It's funny... I've been melancholy today... not in the sense of pitiful... but in the sense of-- melancholy... then i read my previous post and i made myself smile-- that's always good-- when you can make yourself smile... :-P
so yesterday i finished the C.A. project and i went to a football game with Beth and APril... gosh i hate football and most sports... i just wanted to hang out... hanging out is so awesome! :-D
i'm also excited about my photography class! we'll see how the projects turn out! :-D
on a more personal note.....
well yesterday i was sorta revealed some truths... not the most pleasant exactly... it's this whole idealized against real me type stuff.... i might have to confront situations... and i don't know how to handle them....
all i have to say is this---
no one is perfect except for God... i never expected perfection from anyone... i never wanted anyone to be perfect. I have expectations, it's true, but i don't want my expectations to blind me from the truth. there's this whole internal struggle of keep it going or kill it now... and i think the problem it's that fear of self and being exposed keeps us from being honest? truthful?
for myself-- i can say that i feel at unease because what i say might be misinterpreted very easily. it's also hard to explain some things... maybe they need not be explained right now? it's like this-- i feel like i can't explain how to multiply to someone who hasn't learned to add. and i have no rush for him to learn to add...
you may ask-- why keep it going for someone who doesn't know how to add and never might? well...
because i can see this person. they don't know how to add yet-- but i hope and have faith they have the capabilities. why? well-- explain this to me-- why would anyone think a kid who just learned to talk will ever become the next astronaut? maybe because they learned how to talk in an unusual early age... or maybe-- they learned at an older age but their sentence structure since the beginning was a lot more complex than the regular kid. maybe because the kid grew up in an environment were his development should have been stunt and yet this prodigious child can overcome that obstacle....

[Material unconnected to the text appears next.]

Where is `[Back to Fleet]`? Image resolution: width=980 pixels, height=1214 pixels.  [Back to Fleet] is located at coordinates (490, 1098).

catch my train of thought?
ok.. so there's that "what if...?" (which i hate the what if's bc i don't believe in them... i think they're troublesome and instigators of unfounded fear and chaos....) but i will respond the answer
what if this kid who has the potential of becoming an astronaut chooses to merely become an auto mechanic?... well quite honestly-- he'll the best auto-mechanic in the world. :-P it sounds silly... but doesn't it sound right? i mean... i worry about him-- because being that he could be so benefitial to humanity being an astronaut he chooses a profession were he'll help less people does make me a bit sad. it makes me sad because i see the potential... because i see that person that God created him to be... BUT then again-- it's not my choice, and it never will be. i understand that. and why am i so optimistic, and why do i have my hopes so high, and why do i even bother having any hope at all?
well... because of this simple reason-- just like God creates children meant for bigger things-- He puts desires in their hearts. these children like books, they're smart and they like to learn. people don't see the advancement... some people even might think it's a regression-- but when the child is struggling with Calculus when his regular peers are struggling with simple multiplication... well.. it's not a regression at all-- is it? (i didn't think so)
so tell me--- what is your current struggle and compare it to your struggles in the past-- you'll see you're going forward! it might not seem like so but i believe it.